## The problem
All pictures must be dropped, while the entries are given again word for word.

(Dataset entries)
☆ ☆ ☆ ☆ ☆ ☆ ☆

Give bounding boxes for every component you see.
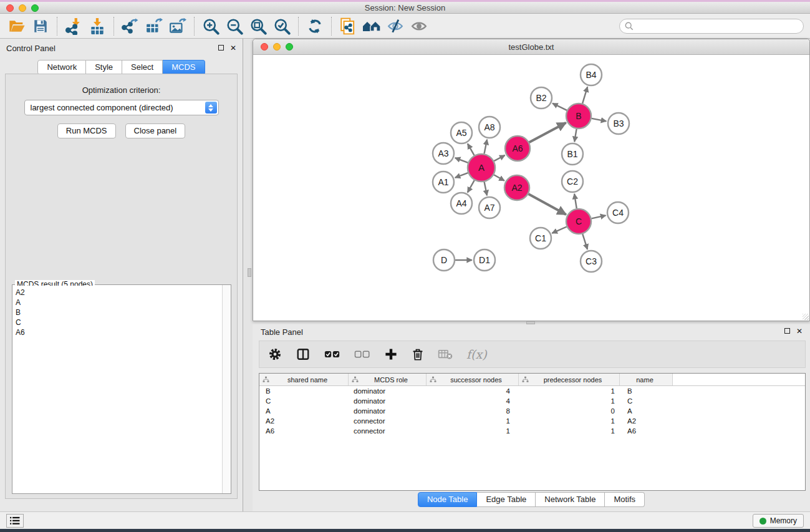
edge-B-B3[interactable]: [592, 118, 607, 121]
cell[interactable]: 4: [427, 397, 519, 405]
tab-style[interactable]: Style: [86, 60, 122, 75]
resize-grip[interactable]: [803, 314, 809, 320]
node-A5[interactable]: A5: [451, 122, 472, 143]
criterion-select[interactable]: largest connected component (directed): [24, 100, 219, 115]
node-C2[interactable]: C2: [562, 171, 583, 192]
column-header-predecessor-nodes[interactable]: predecessor nodes: [519, 374, 620, 385]
network-canvas[interactable]: B4B2BB3A5A8A6A3B1AA1C2A2A4A7C4CC1C3DD1: [253, 55, 809, 321]
create-column-button[interactable]: [384, 347, 398, 361]
cell[interactable]: A: [620, 407, 673, 415]
cell[interactable]: C: [620, 397, 673, 405]
node-A7[interactable]: A7: [479, 197, 500, 218]
cell[interactable]: 1: [427, 417, 519, 425]
close-panel-icon[interactable]: ✕: [230, 44, 236, 52]
show-graphics-details-button[interactable]: [407, 16, 431, 37]
node-A6[interactable]: A6: [505, 136, 530, 161]
close-table-panel-icon[interactable]: ✕: [796, 327, 803, 335]
cell[interactable]: 1: [427, 427, 519, 435]
column-header-name[interactable]: name: [620, 374, 673, 385]
zoom-fit-button[interactable]: [246, 16, 270, 37]
node-A2[interactable]: A2: [504, 175, 529, 200]
open-session-button[interactable]: [5, 16, 29, 37]
node-B1[interactable]: B1: [562, 143, 583, 165]
zoom-out-button[interactable]: [223, 16, 246, 37]
cell[interactable]: 8: [427, 407, 519, 415]
table-settings-button[interactable]: [268, 347, 282, 361]
home-networks-button[interactable]: [360, 16, 383, 37]
node-A1[interactable]: A1: [433, 172, 454, 193]
table-row-c[interactable]: Cdominator41C: [259, 396, 805, 406]
hide-annotations-button[interactable]: [383, 16, 407, 37]
node-B3[interactable]: B3: [608, 113, 629, 134]
cell[interactable]: connector: [349, 427, 427, 435]
node-D1[interactable]: D1: [474, 249, 495, 271]
cell[interactable]: A6: [620, 427, 673, 435]
edge-C-C1[interactable]: [552, 226, 567, 233]
result-item-a6[interactable]: A6: [16, 327, 221, 337]
node-C1[interactable]: C1: [530, 228, 551, 249]
cell[interactable]: A2: [259, 417, 349, 425]
column-header-MCDS-role[interactable]: MCDS role: [349, 374, 427, 385]
cell[interactable]: A2: [620, 417, 673, 425]
memory-button[interactable]: Memory: [753, 514, 804, 528]
edge-B-B2[interactable]: [552, 104, 567, 110]
show-column-button[interactable]: [296, 347, 311, 361]
export-table-button[interactable]: [142, 16, 166, 37]
tab-node-table[interactable]: Node Table: [418, 492, 478, 507]
float-table-panel-icon[interactable]: [784, 327, 790, 335]
network-minimize-button[interactable]: [273, 43, 281, 51]
cell[interactable]: dominator: [349, 407, 427, 415]
node-A4[interactable]: A4: [451, 193, 472, 214]
tab-network-table[interactable]: Network Table: [536, 492, 605, 507]
cell[interactable]: connector: [349, 417, 427, 425]
zoom-in-button[interactable]: [199, 16, 223, 37]
cell[interactable]: dominator: [349, 387, 427, 395]
cell[interactable]: B: [620, 387, 673, 395]
save-session-button[interactable]: [29, 16, 52, 37]
network-zoom-button[interactable]: [286, 43, 293, 51]
node-C[interactable]: C: [566, 209, 591, 234]
column-header-successor-nodes[interactable]: successor nodes: [427, 374, 519, 385]
zoom-selected-button[interactable]: [270, 16, 294, 37]
table-row-a6[interactable]: A6connector11A6: [259, 426, 805, 436]
close-panel-button[interactable]: Close panel: [125, 123, 186, 138]
mcds-result-list[interactable]: A2ABCA6: [13, 286, 221, 493]
node-C4[interactable]: C4: [607, 202, 629, 223]
column-header-shared-name[interactable]: shared name: [259, 374, 349, 385]
edge-A-A5[interactable]: [468, 143, 475, 155]
node-B2[interactable]: B2: [531, 87, 552, 109]
node-A[interactable]: A: [468, 154, 495, 181]
search-input[interactable]: [637, 22, 798, 31]
edge-A2-C[interactable]: [528, 194, 566, 215]
run-mcds-button[interactable]: Run MCDS: [57, 123, 116, 138]
zoom-window-button[interactable]: [31, 4, 39, 12]
edge-C-C3[interactable]: [582, 234, 587, 249]
cell[interactable]: 1: [519, 387, 620, 395]
import-table-button[interactable]: [85, 16, 109, 37]
network-close-button[interactable]: [261, 43, 268, 51]
edge-A-A7[interactable]: [485, 182, 487, 196]
result-item-c[interactable]: C: [16, 317, 221, 327]
close-window-button[interactable]: [6, 4, 14, 12]
cell[interactable]: B: [259, 387, 349, 395]
tab-mcds[interactable]: MCDS: [163, 60, 205, 75]
cell[interactable]: 1: [519, 397, 620, 405]
network-window-titlebar[interactable]: testGlobe.txt: [253, 39, 809, 55]
table-row-a2[interactable]: A2connector11A2: [259, 416, 805, 426]
task-history-button[interactable]: [6, 514, 24, 528]
node-B[interactable]: B: [566, 104, 591, 128]
cell[interactable]: dominator: [349, 397, 427, 405]
cell[interactable]: C: [259, 397, 349, 405]
delete-column-button[interactable]: [412, 347, 424, 361]
duplicate-network-button[interactable]: [336, 16, 360, 37]
select-all-columns-button[interactable]: [324, 350, 340, 359]
edge-A6-B[interactable]: [529, 123, 566, 142]
node-A3[interactable]: A3: [433, 143, 454, 164]
result-scrollbar[interactable]: [222, 285, 231, 493]
export-image-button[interactable]: [166, 16, 190, 37]
edge-C-C4[interactable]: [591, 215, 605, 218]
cell[interactable]: 0: [519, 407, 620, 415]
tab-edge-table[interactable]: Edge Table: [477, 492, 536, 507]
node-D[interactable]: D: [433, 249, 455, 271]
refresh-view-button[interactable]: [303, 16, 327, 37]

☆ ☆ ☆ ☆ ☆ ☆ ☆

## Reply
Give bounding boxes for every component you see.
edge-B-B3[interactable]: [592, 118, 607, 121]
cell[interactable]: 4: [427, 397, 519, 405]
tab-style[interactable]: Style: [86, 60, 122, 75]
resize-grip[interactable]: [803, 314, 809, 320]
node-A5[interactable]: A5: [451, 122, 472, 143]
criterion-select[interactable]: largest connected component (directed): [24, 100, 219, 115]
node-C2[interactable]: C2: [562, 171, 583, 192]
column-header-predecessor-nodes[interactable]: predecessor nodes: [519, 374, 620, 385]
network-canvas[interactable]: B4B2BB3A5A8A6A3B1AA1C2A2A4A7C4CC1C3DD1: [253, 55, 809, 321]
create-column-button[interactable]: [384, 347, 398, 361]
cell[interactable]: A: [620, 407, 673, 415]
cell[interactable]: C: [620, 397, 673, 405]
node-A7[interactable]: A7: [479, 197, 500, 218]
cell[interactable]: 1: [427, 417, 519, 425]
close-panel-icon[interactable]: ✕: [230, 44, 236, 52]
show-graphics-details-button[interactable]: [407, 16, 431, 37]
node-A6[interactable]: A6: [505, 136, 530, 161]
close-table-panel-icon[interactable]: ✕: [796, 327, 803, 335]
cell[interactable]: 1: [427, 427, 519, 435]
column-header-name[interactable]: name: [620, 374, 673, 385]
zoom-fit-button[interactable]: [246, 16, 270, 37]
node-A2[interactable]: A2: [504, 175, 529, 200]
open-session-button[interactable]: [5, 16, 29, 37]
node-B1[interactable]: B1: [562, 143, 583, 165]
zoom-out-button[interactable]: [223, 16, 246, 37]
cell[interactable]: 8: [427, 407, 519, 415]
table-settings-button[interactable]: [268, 347, 282, 361]
home-networks-button[interactable]: [360, 16, 383, 37]
node-A1[interactable]: A1: [433, 172, 454, 193]
table-row-c[interactable]: Cdominator41C: [259, 396, 805, 406]
hide-annotations-button[interactable]: [383, 16, 407, 37]
node-B3[interactable]: B3: [608, 113, 629, 134]
cell[interactable]: connector: [349, 427, 427, 435]
node-D1[interactable]: D1: [474, 249, 495, 271]
cell[interactable]: A6: [620, 427, 673, 435]
edge-C-C1[interactable]: [552, 226, 567, 233]
result-item-a6[interactable]: A6: [16, 327, 221, 337]
node-C1[interactable]: C1: [530, 228, 551, 249]
cell[interactable]: A2: [259, 417, 349, 425]
column-header-MCDS-role[interactable]: MCDS role: [349, 374, 427, 385]
cell[interactable]: A2: [620, 417, 673, 425]
memory-button[interactable]: Memory: [753, 514, 804, 528]
edge-B-B2[interactable]: [552, 104, 567, 110]
show-column-button[interactable]: [296, 347, 311, 361]
export-table-button[interactable]: [142, 16, 166, 37]
tab-node-table[interactable]: Node Table: [418, 492, 478, 507]
float-table-panel-icon[interactable]: [784, 327, 790, 335]
network-minimize-button[interactable]: [273, 43, 281, 51]
cell[interactable]: dominator: [349, 407, 427, 415]
node-A4[interactable]: A4: [451, 193, 472, 214]
tab-network-table[interactable]: Network Table: [536, 492, 605, 507]
cell[interactable]: connector: [349, 417, 427, 425]
zoom-in-button[interactable]: [199, 16, 223, 37]
cell[interactable]: dominator: [349, 387, 427, 395]
cell[interactable]: B: [620, 387, 673, 395]
save-session-button[interactable]: [29, 16, 52, 37]
network-zoom-button[interactable]: [286, 43, 293, 51]
node-C[interactable]: C: [566, 209, 591, 234]
column-header-successor-nodes[interactable]: successor nodes: [427, 374, 519, 385]
zoom-selected-button[interactable]: [270, 16, 294, 37]
table-row-a6[interactable]: A6connector11A6: [259, 426, 805, 436]
close-panel-button[interactable]: Close panel: [125, 123, 186, 138]
mcds-result-list[interactable]: A2ABCA6: [13, 286, 221, 493]
node-C4[interactable]: C4: [607, 202, 629, 223]
column-header-shared-name[interactable]: shared name: [259, 374, 349, 385]
edge-A-A5[interactable]: [468, 143, 475, 155]
node-B2[interactable]: B2: [531, 87, 552, 109]
node-A[interactable]: A: [468, 154, 495, 181]
search-input[interactable]: [637, 22, 798, 31]
edge-A2-C[interactable]: [528, 194, 566, 215]
run-mcds-button[interactable]: Run MCDS: [57, 123, 116, 138]
zoom-window-button[interactable]: [31, 4, 39, 12]
edge-C-C3[interactable]: [582, 234, 587, 249]
cell[interactable]: 1: [519, 387, 620, 395]
import-table-button[interactable]: [85, 16, 109, 37]
network-close-button[interactable]: [261, 43, 268, 51]
edge-A-A7[interactable]: [485, 182, 487, 196]
result-item-c[interactable]: C: [16, 317, 221, 327]
close-window-button[interactable]: [6, 4, 14, 12]
cell[interactable]: B: [259, 387, 349, 395]
tab-mcds[interactable]: MCDS: [163, 60, 205, 75]
cell[interactable]: 1: [519, 397, 620, 405]
network-window-titlebar[interactable]: testGlobe.txt: [253, 39, 809, 55]
table-row-a2[interactable]: A2connector11A2: [259, 416, 805, 426]
task-history-button[interactable]: [6, 514, 24, 528]
node-B[interactable]: B: [566, 104, 591, 128]
cell[interactable]: dominator: [349, 397, 427, 405]
cell[interactable]: C: [259, 397, 349, 405]
delete-column-button[interactable]: [412, 347, 424, 361]
duplicate-network-button[interactable]: [336, 16, 360, 37]
select-all-columns-button[interactable]: [324, 350, 340, 359]
edge-A6-B[interactable]: [529, 123, 566, 142]
node-A3[interactable]: A3: [433, 143, 454, 164]
result-scrollbar[interactable]: [222, 285, 231, 493]
export-image-button[interactable]: [166, 16, 190, 37]
edge-C-C4[interactable]: [591, 215, 605, 218]
cell[interactable]: 0: [519, 407, 620, 415]
tab-edge-table[interactable]: Edge Table: [477, 492, 536, 507]
node-D[interactable]: D: [433, 249, 455, 271]
refresh-view-button[interactable]: [303, 16, 327, 37]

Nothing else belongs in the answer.